→ Your objective
Take each line of the entries below that contains "Fiambala" and copy it.

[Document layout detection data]
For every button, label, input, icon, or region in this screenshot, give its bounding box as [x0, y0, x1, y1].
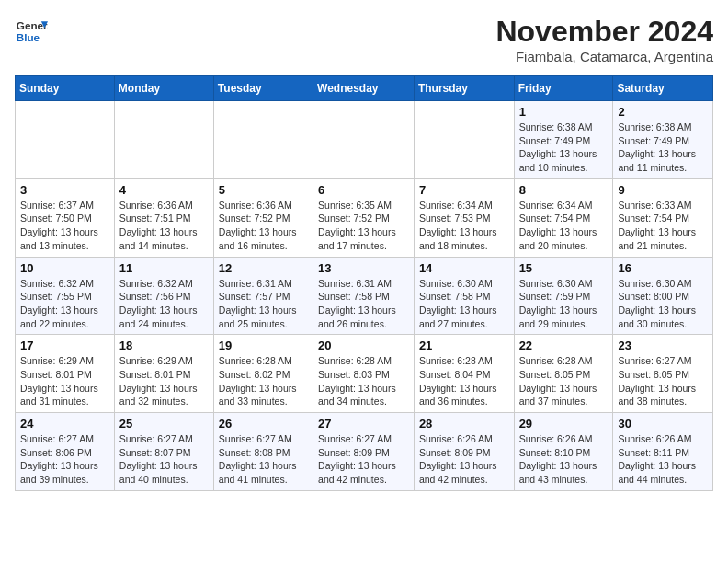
day-detail: Sunrise: 6:27 AM Sunset: 8:06 PM Dayligh… [20, 432, 109, 487]
day-detail: Sunrise: 6:29 AM Sunset: 8:01 PM Dayligh… [20, 354, 109, 408]
day-detail: Sunrise: 6:27 AM Sunset: 8:05 PM Dayligh… [618, 354, 708, 408]
day-number: 3 [20, 183, 109, 197]
title-section: November 2024 Fiambala, Catamarca, Argen… [495, 15, 713, 64]
calendar-week-row: 24Sunrise: 6:27 AM Sunset: 8:06 PM Dayli… [16, 413, 713, 491]
day-number: 17 [20, 339, 109, 352]
day-detail: Sunrise: 6:26 AM Sunset: 8:10 PM Dayligh… [519, 432, 609, 487]
calendar-cell: 16Sunrise: 6:30 AM Sunset: 8:00 PM Dayli… [613, 257, 713, 335]
calendar-cell: 18Sunrise: 6:29 AM Sunset: 8:01 PM Dayli… [114, 335, 213, 413]
day-detail: Sunrise: 6:32 AM Sunset: 7:55 PM Dayligh… [20, 277, 109, 331]
calendar-cell: 17Sunrise: 6:29 AM Sunset: 8:01 PM Dayli… [16, 335, 115, 413]
calendar-cell: 7Sunrise: 6:34 AM Sunset: 7:53 PM Daylig… [414, 178, 514, 257]
calendar-week-row: 1Sunrise: 6:38 AM Sunset: 7:49 PM Daylig… [16, 101, 713, 179]
calendar-cell: 24Sunrise: 6:27 AM Sunset: 8:06 PM Dayli… [16, 413, 115, 491]
location: Fiambala, Catamarca, Argentina [495, 49, 713, 64]
day-number: 27 [318, 417, 409, 431]
header-day-monday: Monday [114, 76, 213, 101]
header-day-saturday: Saturday [613, 76, 713, 101]
calendar-cell: 28Sunrise: 6:26 AM Sunset: 8:09 PM Dayli… [414, 413, 514, 491]
day-detail: Sunrise: 6:30 AM Sunset: 7:58 PM Dayligh… [419, 277, 509, 331]
calendar-cell [213, 101, 313, 179]
day-number: 30 [618, 417, 708, 431]
calendar-cell: 5Sunrise: 6:36 AM Sunset: 7:52 PM Daylig… [213, 178, 313, 257]
calendar-week-row: 17Sunrise: 6:29 AM Sunset: 8:01 PM Dayli… [16, 335, 713, 413]
calendar-cell: 22Sunrise: 6:28 AM Sunset: 8:05 PM Dayli… [514, 335, 613, 413]
day-detail: Sunrise: 6:36 AM Sunset: 7:51 PM Dayligh… [119, 199, 209, 253]
day-detail: Sunrise: 6:30 AM Sunset: 7:59 PM Dayligh… [519, 277, 609, 331]
day-number: 2 [618, 105, 708, 119]
day-detail: Sunrise: 6:37 AM Sunset: 7:50 PM Dayligh… [20, 199, 109, 253]
header-day-wednesday: Wednesday [313, 76, 415, 101]
calendar-cell: 4Sunrise: 6:36 AM Sunset: 7:51 PM Daylig… [114, 178, 213, 257]
day-number: 4 [119, 183, 209, 197]
calendar-cell: 2Sunrise: 6:38 AM Sunset: 7:49 PM Daylig… [613, 101, 713, 179]
calendar-cell [313, 101, 415, 179]
logo: General Blue [15, 15, 48, 48]
day-number: 23 [618, 339, 708, 352]
month-year: November 2024 [495, 15, 713, 49]
day-detail: Sunrise: 6:27 AM Sunset: 8:09 PM Dayligh… [318, 432, 409, 487]
day-number: 28 [419, 417, 509, 431]
day-detail: Sunrise: 6:36 AM Sunset: 7:52 PM Dayligh… [219, 199, 308, 253]
day-number: 6 [318, 183, 409, 197]
calendar-cell: 30Sunrise: 6:26 AM Sunset: 8:11 PM Dayli… [613, 413, 713, 491]
day-detail: Sunrise: 6:26 AM Sunset: 8:09 PM Dayligh… [419, 432, 509, 487]
day-detail: Sunrise: 6:28 AM Sunset: 8:04 PM Dayligh… [419, 354, 509, 408]
day-number: 10 [20, 261, 109, 275]
day-number: 20 [318, 339, 409, 352]
day-detail: Sunrise: 6:33 AM Sunset: 7:54 PM Dayligh… [618, 199, 708, 253]
calendar-header-row: SundayMondayTuesdayWednesdayThursdayFrid… [16, 76, 713, 101]
header: General Blue November 2024 Fiambala, Cat… [15, 15, 713, 64]
day-detail: Sunrise: 6:27 AM Sunset: 8:08 PM Dayligh… [219, 432, 308, 487]
calendar-cell: 21Sunrise: 6:28 AM Sunset: 8:04 PM Dayli… [414, 335, 514, 413]
calendar-cell: 26Sunrise: 6:27 AM Sunset: 8:08 PM Dayli… [213, 413, 313, 491]
header-day-sunday: Sunday [16, 76, 115, 101]
day-number: 8 [519, 183, 609, 197]
calendar-cell: 29Sunrise: 6:26 AM Sunset: 8:10 PM Dayli… [514, 413, 613, 491]
calendar-cell [114, 101, 213, 179]
calendar-cell: 12Sunrise: 6:31 AM Sunset: 7:57 PM Dayli… [213, 257, 313, 335]
calendar-cell: 20Sunrise: 6:28 AM Sunset: 8:03 PM Dayli… [313, 335, 415, 413]
calendar-cell: 25Sunrise: 6:27 AM Sunset: 8:07 PM Dayli… [114, 413, 213, 491]
calendar-cell [16, 101, 115, 179]
calendar-cell: 19Sunrise: 6:28 AM Sunset: 8:02 PM Dayli… [213, 335, 313, 413]
calendar-cell: 9Sunrise: 6:33 AM Sunset: 7:54 PM Daylig… [613, 178, 713, 257]
svg-text:General: General [17, 19, 48, 31]
calendar-cell [414, 101, 514, 179]
day-number: 14 [419, 261, 509, 275]
calendar-cell: 6Sunrise: 6:35 AM Sunset: 7:52 PM Daylig… [313, 178, 415, 257]
day-number: 9 [618, 183, 708, 197]
day-detail: Sunrise: 6:29 AM Sunset: 8:01 PM Dayligh… [119, 354, 209, 408]
calendar-cell: 23Sunrise: 6:27 AM Sunset: 8:05 PM Dayli… [613, 335, 713, 413]
day-detail: Sunrise: 6:28 AM Sunset: 8:02 PM Dayligh… [219, 354, 308, 408]
day-number: 12 [219, 261, 308, 275]
day-number: 1 [519, 105, 609, 119]
day-number: 16 [618, 261, 708, 275]
day-number: 5 [219, 183, 308, 197]
header-day-thursday: Thursday [414, 76, 514, 101]
day-detail: Sunrise: 6:31 AM Sunset: 7:58 PM Dayligh… [318, 277, 409, 331]
day-detail: Sunrise: 6:28 AM Sunset: 8:03 PM Dayligh… [318, 354, 409, 408]
day-detail: Sunrise: 6:32 AM Sunset: 7:56 PM Dayligh… [119, 277, 209, 331]
day-detail: Sunrise: 6:30 AM Sunset: 8:00 PM Dayligh… [618, 277, 708, 331]
day-detail: Sunrise: 6:35 AM Sunset: 7:52 PM Dayligh… [318, 199, 409, 253]
day-detail: Sunrise: 6:38 AM Sunset: 7:49 PM Dayligh… [519, 121, 609, 175]
day-number: 24 [20, 417, 109, 431]
calendar-cell: 27Sunrise: 6:27 AM Sunset: 8:09 PM Dayli… [313, 413, 415, 491]
calendar-cell: 10Sunrise: 6:32 AM Sunset: 7:55 PM Dayli… [16, 257, 115, 335]
calendar-week-row: 3Sunrise: 6:37 AM Sunset: 7:50 PM Daylig… [16, 178, 713, 257]
calendar-cell: 14Sunrise: 6:30 AM Sunset: 7:58 PM Dayli… [414, 257, 514, 335]
day-number: 18 [119, 339, 209, 352]
day-number: 19 [219, 339, 308, 352]
calendar-table: SundayMondayTuesdayWednesdayThursdayFrid… [15, 75, 713, 491]
day-detail: Sunrise: 6:31 AM Sunset: 7:57 PM Dayligh… [219, 277, 308, 331]
calendar-cell: 8Sunrise: 6:34 AM Sunset: 7:54 PM Daylig… [514, 178, 613, 257]
header-day-tuesday: Tuesday [213, 76, 313, 101]
day-detail: Sunrise: 6:34 AM Sunset: 7:54 PM Dayligh… [519, 199, 609, 253]
day-number: 13 [318, 261, 409, 275]
calendar-cell: 1Sunrise: 6:38 AM Sunset: 7:49 PM Daylig… [514, 101, 613, 179]
calendar-cell: 15Sunrise: 6:30 AM Sunset: 7:59 PM Dayli… [514, 257, 613, 335]
day-detail: Sunrise: 6:27 AM Sunset: 8:07 PM Dayligh… [119, 432, 209, 487]
logo-icon: General Blue [15, 15, 48, 48]
calendar-cell: 3Sunrise: 6:37 AM Sunset: 7:50 PM Daylig… [16, 178, 115, 257]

→ Answer section
title-section: November 2024 Fiambala, Catamarca, Argen… [495, 15, 713, 64]
location: Fiambala, Catamarca, Argentina [495, 49, 713, 64]
header: General Blue November 2024 Fiambala, Cat… [15, 15, 713, 64]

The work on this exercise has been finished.